Work task: Across the records below, how many lines contain the string "hiệu"? Give the number by itself.

START Data provided

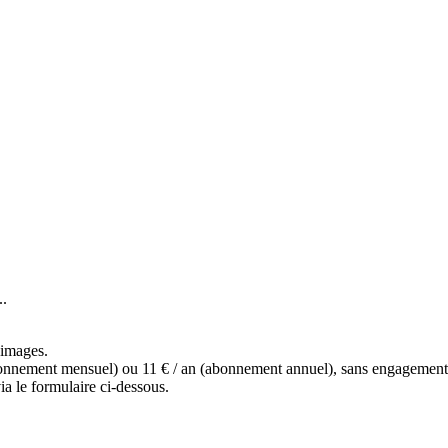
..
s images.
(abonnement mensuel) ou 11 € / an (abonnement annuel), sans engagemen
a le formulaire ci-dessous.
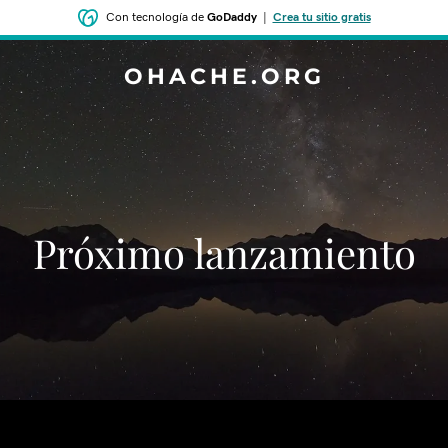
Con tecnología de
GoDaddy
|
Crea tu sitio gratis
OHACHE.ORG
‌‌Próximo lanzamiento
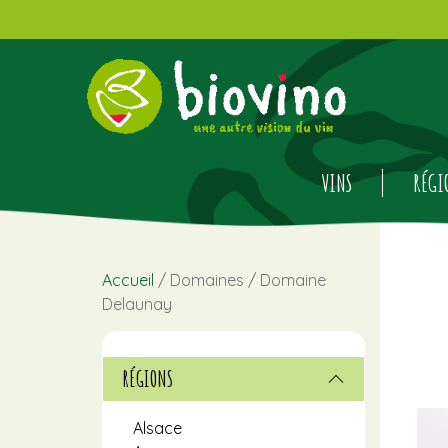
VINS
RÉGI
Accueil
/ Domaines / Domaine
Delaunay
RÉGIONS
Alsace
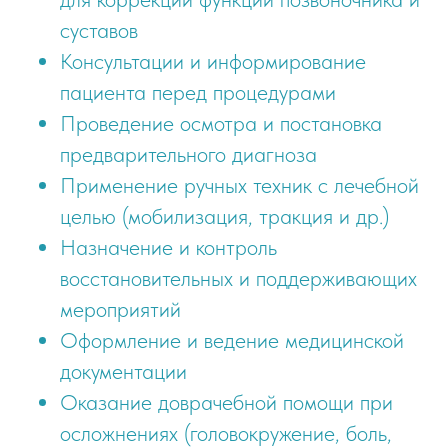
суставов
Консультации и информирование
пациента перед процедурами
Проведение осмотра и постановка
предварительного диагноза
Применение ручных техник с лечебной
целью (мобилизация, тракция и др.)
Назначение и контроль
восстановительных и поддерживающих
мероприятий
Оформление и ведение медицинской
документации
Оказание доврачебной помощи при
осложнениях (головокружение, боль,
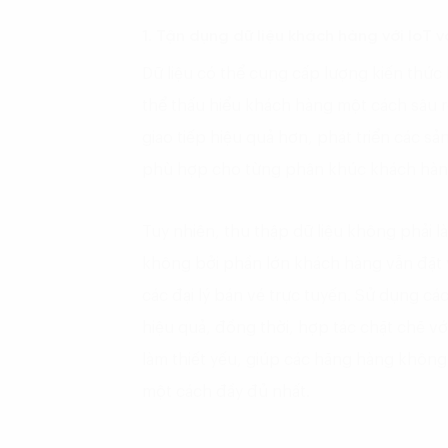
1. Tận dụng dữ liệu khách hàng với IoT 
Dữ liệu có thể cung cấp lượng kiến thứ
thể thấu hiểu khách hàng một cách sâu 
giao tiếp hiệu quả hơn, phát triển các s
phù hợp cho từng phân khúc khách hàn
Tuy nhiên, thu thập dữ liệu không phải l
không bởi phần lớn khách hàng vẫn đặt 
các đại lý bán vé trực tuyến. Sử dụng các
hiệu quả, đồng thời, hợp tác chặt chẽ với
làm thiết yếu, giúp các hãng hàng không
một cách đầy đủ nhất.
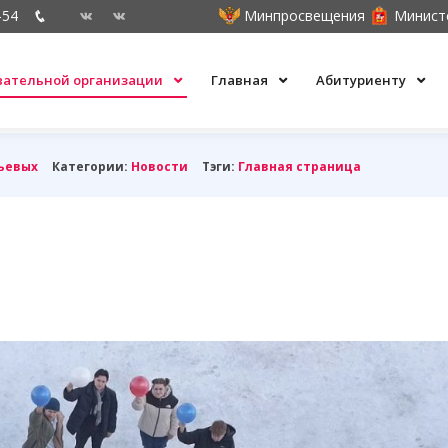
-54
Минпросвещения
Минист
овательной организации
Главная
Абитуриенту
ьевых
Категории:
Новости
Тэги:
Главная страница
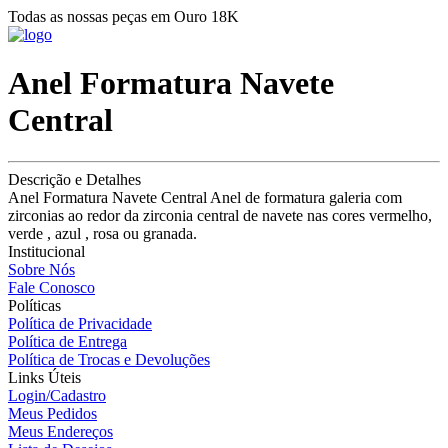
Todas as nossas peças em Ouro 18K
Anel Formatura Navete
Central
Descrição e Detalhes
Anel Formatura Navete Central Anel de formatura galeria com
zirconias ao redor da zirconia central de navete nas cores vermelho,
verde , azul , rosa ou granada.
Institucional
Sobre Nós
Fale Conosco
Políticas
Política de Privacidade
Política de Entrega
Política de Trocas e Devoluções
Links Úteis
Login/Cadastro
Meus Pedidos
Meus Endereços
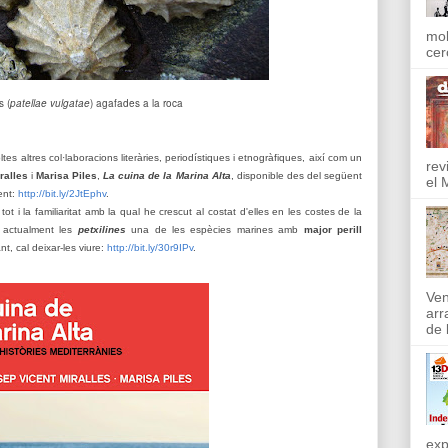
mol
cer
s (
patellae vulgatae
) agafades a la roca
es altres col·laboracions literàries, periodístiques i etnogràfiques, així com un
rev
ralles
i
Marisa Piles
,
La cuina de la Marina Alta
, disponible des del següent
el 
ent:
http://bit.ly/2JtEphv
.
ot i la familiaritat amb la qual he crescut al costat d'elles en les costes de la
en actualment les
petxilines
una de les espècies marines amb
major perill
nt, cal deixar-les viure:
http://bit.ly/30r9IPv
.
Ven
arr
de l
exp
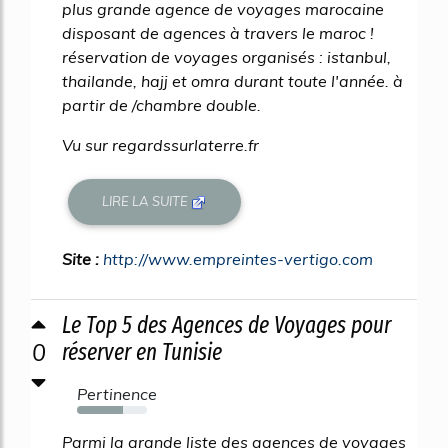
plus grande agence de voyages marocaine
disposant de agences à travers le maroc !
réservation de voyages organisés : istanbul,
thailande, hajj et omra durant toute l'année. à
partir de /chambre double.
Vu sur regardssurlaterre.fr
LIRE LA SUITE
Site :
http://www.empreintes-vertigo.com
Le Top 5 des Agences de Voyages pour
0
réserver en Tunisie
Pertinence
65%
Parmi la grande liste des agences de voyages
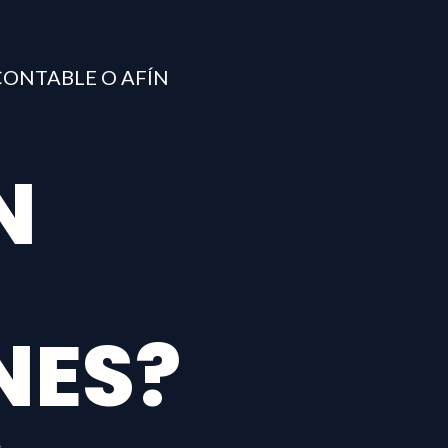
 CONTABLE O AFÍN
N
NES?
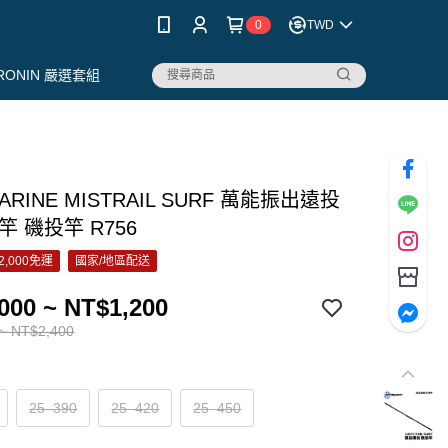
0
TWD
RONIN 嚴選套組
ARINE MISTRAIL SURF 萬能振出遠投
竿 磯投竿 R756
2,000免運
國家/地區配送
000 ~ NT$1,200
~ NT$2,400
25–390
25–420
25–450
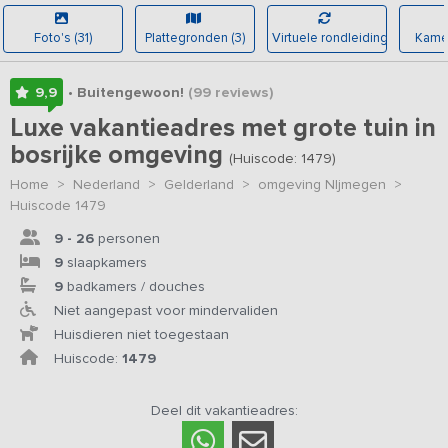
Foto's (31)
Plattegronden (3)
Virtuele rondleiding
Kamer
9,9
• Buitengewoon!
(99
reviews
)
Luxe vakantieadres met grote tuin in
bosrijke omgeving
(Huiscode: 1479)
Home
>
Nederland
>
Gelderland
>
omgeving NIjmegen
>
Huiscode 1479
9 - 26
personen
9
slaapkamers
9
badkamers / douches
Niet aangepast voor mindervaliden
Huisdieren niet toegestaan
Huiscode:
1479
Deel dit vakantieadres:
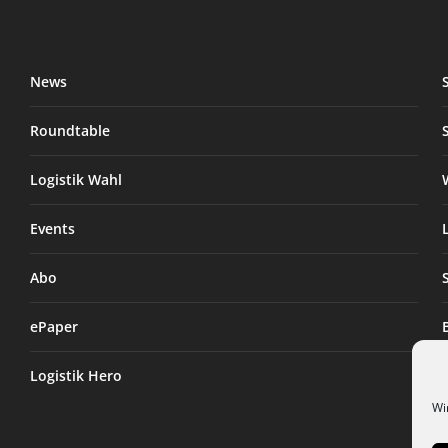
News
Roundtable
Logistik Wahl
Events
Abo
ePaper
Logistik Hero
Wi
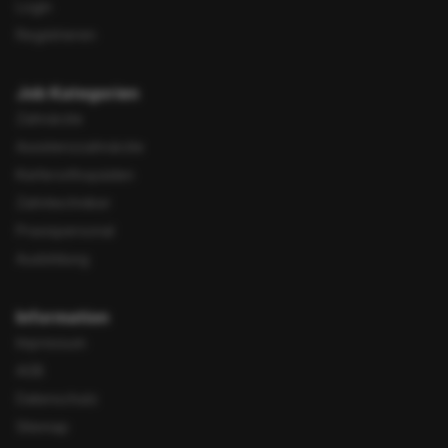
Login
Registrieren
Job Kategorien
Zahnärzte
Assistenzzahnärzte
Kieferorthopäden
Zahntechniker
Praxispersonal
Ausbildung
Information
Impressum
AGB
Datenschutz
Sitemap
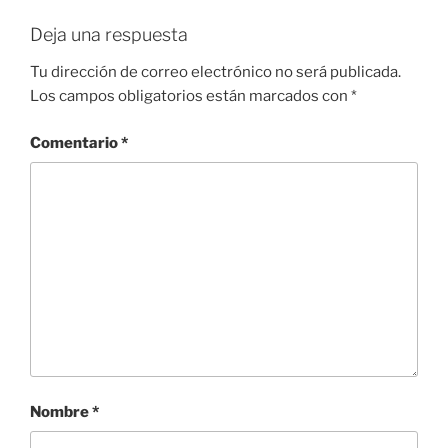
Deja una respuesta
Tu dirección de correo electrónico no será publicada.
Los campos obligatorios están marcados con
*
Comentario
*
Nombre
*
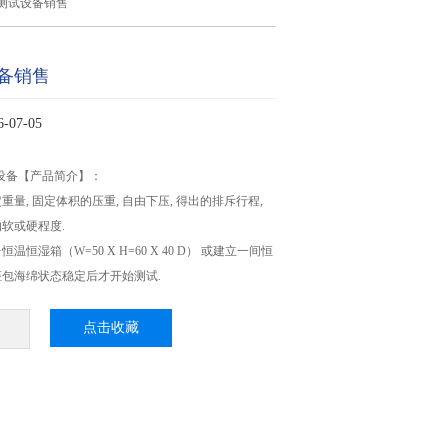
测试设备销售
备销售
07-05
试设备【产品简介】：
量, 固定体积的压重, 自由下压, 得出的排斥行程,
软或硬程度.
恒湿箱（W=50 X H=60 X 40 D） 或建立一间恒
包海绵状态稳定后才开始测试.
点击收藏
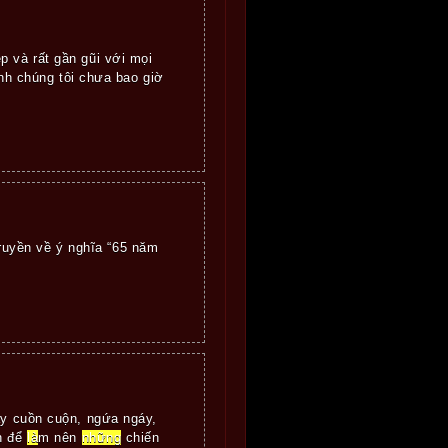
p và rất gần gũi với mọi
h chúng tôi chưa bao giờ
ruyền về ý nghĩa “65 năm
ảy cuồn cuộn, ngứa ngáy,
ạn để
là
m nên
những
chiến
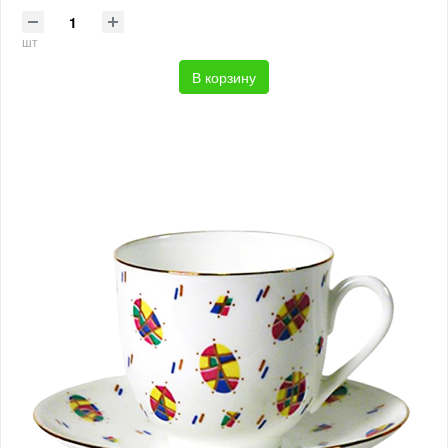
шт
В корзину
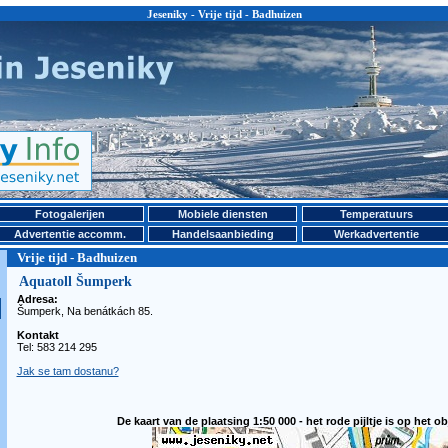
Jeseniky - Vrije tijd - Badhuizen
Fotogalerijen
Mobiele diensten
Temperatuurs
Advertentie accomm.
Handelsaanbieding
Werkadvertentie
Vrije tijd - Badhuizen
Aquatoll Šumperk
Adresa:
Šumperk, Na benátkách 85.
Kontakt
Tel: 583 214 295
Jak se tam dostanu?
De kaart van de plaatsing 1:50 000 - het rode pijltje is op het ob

END Data provided

Response for this exercise: 2